In the nonaged specimens (Fig. 7a), the crack density in the L3 layer was only slightly lower than in the L7 one. In the aged specimens (Fig. 7b), the difference was striking: a much higher crack density was in the L7 layers. In the L3 layers, the cracking was similar both in nonaged and aged specimens. An obvious explanation for that is aging: the layers close to the laminate midplane had nonaged. Aged had only the surface layer and the L7 –45°-layer.

4. Conclusions

The intralaminar cracking in a quasi-isotropic CF/polyimide 8-harness satin composite was investigated. Fractography was used to analyze the initial damage state of the composite after manufacturing and its change owing to exposure to 288°C for 40 days, thermal cycling, and tensile loading.

Analyzing the initial damage in nonaged specimens and its development in thermal cycling, a much faster growth in crack density was found in the surface layers because of the free-surface effect on the initiation and propagation of intralaminar cracks.

The degradation of composite with time during a high-temperature exposure was determined interrupting the treatment after a certain time, bringing specimens to room temperature, and counting cracks. The greatest increase in crack density was observed in the surface layers. In the internal layers (especially in the 90°-layers), only about 1mm of the edge zone was degraded, but inside the material, the crack density was statistically the same as before the temperature exposure.

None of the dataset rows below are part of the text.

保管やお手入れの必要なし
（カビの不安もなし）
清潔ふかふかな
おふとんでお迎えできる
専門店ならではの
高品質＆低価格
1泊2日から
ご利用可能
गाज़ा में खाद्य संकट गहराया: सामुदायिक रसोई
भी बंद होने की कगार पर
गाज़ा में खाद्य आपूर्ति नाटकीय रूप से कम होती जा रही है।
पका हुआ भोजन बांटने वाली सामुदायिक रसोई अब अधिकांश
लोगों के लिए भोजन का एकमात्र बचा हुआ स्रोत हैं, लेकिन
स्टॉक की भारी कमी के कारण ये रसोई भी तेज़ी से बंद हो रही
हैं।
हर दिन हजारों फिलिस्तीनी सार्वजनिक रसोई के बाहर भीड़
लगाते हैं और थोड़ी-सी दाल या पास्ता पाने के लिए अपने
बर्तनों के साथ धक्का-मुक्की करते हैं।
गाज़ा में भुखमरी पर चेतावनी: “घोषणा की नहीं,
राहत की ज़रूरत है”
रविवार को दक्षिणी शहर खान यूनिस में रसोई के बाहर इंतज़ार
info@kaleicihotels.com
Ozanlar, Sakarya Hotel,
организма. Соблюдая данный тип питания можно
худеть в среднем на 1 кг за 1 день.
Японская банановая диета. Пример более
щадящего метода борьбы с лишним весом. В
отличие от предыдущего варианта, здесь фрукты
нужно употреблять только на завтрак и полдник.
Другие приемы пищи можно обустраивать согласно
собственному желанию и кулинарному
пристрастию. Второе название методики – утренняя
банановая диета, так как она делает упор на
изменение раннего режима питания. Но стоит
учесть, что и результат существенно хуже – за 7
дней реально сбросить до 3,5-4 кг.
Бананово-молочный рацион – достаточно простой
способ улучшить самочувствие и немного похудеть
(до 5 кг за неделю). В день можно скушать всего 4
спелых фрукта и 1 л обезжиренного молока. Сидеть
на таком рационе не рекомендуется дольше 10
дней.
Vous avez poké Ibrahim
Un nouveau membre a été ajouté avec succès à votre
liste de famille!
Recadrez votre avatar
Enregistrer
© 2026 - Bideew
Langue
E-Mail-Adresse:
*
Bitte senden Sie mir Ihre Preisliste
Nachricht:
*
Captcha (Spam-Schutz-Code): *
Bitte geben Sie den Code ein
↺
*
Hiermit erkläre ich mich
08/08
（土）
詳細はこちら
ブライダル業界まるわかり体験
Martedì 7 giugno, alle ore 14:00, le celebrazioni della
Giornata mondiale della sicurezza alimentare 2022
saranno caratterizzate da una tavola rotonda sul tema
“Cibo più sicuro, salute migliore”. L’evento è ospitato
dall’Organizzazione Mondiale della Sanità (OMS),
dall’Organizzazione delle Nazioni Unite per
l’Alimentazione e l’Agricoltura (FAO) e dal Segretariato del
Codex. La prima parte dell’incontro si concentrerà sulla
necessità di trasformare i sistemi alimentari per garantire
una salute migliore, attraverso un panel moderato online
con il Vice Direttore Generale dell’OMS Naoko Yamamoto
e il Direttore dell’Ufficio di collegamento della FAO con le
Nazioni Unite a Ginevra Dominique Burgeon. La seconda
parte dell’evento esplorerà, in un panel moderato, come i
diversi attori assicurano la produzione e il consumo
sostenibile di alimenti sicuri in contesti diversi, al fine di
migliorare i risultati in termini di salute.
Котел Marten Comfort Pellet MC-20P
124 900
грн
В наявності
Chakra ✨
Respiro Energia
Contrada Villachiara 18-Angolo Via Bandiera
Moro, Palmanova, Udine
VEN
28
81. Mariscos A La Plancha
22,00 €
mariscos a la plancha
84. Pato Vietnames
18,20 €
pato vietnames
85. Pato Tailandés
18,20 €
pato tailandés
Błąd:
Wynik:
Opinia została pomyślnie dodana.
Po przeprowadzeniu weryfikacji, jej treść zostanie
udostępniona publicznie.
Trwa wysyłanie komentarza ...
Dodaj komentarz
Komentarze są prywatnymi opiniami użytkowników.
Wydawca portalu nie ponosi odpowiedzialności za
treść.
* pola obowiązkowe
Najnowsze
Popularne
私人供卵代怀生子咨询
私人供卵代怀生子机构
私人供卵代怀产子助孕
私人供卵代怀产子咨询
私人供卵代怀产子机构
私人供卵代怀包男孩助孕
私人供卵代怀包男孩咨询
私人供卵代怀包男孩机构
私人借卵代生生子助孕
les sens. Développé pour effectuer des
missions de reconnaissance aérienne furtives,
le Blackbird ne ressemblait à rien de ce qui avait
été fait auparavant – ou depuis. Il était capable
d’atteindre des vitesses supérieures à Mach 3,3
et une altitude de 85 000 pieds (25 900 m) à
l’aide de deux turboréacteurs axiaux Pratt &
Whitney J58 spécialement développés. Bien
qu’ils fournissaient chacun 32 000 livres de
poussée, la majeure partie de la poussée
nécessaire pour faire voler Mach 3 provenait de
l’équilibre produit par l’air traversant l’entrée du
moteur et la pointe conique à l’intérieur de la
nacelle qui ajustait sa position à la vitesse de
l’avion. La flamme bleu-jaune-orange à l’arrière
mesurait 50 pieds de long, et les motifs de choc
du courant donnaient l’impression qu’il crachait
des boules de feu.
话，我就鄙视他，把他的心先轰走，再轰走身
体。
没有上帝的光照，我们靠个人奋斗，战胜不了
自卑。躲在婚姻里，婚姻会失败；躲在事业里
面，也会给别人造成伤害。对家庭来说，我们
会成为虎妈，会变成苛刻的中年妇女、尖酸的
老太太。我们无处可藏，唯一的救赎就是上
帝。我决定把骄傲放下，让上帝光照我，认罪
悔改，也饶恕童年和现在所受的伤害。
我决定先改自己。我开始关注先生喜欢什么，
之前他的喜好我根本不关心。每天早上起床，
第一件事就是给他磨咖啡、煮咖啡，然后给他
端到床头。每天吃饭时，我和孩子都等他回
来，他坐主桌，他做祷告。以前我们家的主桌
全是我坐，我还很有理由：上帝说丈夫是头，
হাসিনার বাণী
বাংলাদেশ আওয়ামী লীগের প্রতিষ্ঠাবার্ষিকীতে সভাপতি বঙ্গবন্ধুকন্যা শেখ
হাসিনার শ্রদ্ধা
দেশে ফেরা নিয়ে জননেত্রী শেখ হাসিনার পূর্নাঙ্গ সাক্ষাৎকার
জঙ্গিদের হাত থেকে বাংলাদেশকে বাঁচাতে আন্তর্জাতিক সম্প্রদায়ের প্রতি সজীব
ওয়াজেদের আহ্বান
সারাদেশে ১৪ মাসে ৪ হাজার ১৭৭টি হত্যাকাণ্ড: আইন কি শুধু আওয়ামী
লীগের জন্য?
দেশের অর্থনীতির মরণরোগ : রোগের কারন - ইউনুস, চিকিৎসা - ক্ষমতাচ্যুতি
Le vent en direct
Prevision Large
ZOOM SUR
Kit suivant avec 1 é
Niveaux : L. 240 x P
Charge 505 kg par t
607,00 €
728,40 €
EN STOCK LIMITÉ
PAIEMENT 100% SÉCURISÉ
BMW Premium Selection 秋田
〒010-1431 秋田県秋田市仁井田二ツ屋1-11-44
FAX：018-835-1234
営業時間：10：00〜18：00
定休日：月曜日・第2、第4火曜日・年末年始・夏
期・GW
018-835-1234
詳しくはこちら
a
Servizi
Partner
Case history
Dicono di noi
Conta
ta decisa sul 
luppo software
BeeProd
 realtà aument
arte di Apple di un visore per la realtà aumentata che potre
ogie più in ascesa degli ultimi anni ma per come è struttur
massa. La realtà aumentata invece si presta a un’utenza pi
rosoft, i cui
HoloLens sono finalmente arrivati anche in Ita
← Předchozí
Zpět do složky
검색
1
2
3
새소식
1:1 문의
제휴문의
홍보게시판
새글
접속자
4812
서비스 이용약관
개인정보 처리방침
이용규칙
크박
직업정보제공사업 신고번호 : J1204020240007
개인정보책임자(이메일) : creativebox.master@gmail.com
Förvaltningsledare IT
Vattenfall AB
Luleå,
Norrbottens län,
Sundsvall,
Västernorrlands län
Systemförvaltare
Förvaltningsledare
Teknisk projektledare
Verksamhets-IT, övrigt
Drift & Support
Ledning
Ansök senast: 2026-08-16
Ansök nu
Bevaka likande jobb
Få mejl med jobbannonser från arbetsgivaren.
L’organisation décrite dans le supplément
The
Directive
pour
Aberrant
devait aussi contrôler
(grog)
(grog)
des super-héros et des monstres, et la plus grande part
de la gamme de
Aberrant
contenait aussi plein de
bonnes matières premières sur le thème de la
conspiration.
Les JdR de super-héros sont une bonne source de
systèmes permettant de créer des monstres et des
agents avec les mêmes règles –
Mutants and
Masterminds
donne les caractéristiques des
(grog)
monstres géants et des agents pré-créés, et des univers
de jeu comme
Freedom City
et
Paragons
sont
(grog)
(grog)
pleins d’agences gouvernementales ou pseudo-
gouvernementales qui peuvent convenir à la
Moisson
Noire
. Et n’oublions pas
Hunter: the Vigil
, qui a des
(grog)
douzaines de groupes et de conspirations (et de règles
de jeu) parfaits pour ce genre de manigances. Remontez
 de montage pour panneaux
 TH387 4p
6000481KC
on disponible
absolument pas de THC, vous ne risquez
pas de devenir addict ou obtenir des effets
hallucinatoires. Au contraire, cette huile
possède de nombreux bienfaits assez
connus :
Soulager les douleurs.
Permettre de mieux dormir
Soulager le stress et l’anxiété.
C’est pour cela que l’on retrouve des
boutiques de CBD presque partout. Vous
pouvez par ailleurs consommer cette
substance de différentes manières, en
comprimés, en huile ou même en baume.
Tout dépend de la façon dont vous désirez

In the tensile loading, the crack density in different layers of the laminate was quantified and analyzed using the Weibull distribution of transverse strength for crack initiation. A simplified method to determine the Weibull parameters and a cracking simulation scheme neglecting crack interaction were used to compare aged and nonaged materials. It was found that cracking in the internal +45°-layers could be predicted based on the Weibull properties of the 90°-layers. The crack density in the surface +45°-layer was much higher even for nonaged specimens, which can be explained by the free-surface effect on crack initiation. The thermal treatment significantly reduced the resistance of the surface layer to cracking in mechanical tension. Degraded not only the surface layer, but also the layer next to it, whereas, the failure resistance of central layers was not affected. Cracking in the 45°-layers adjacent to the 90°-layer was significantly accelerated by stress concentrations from the cracks in the 90°-layer.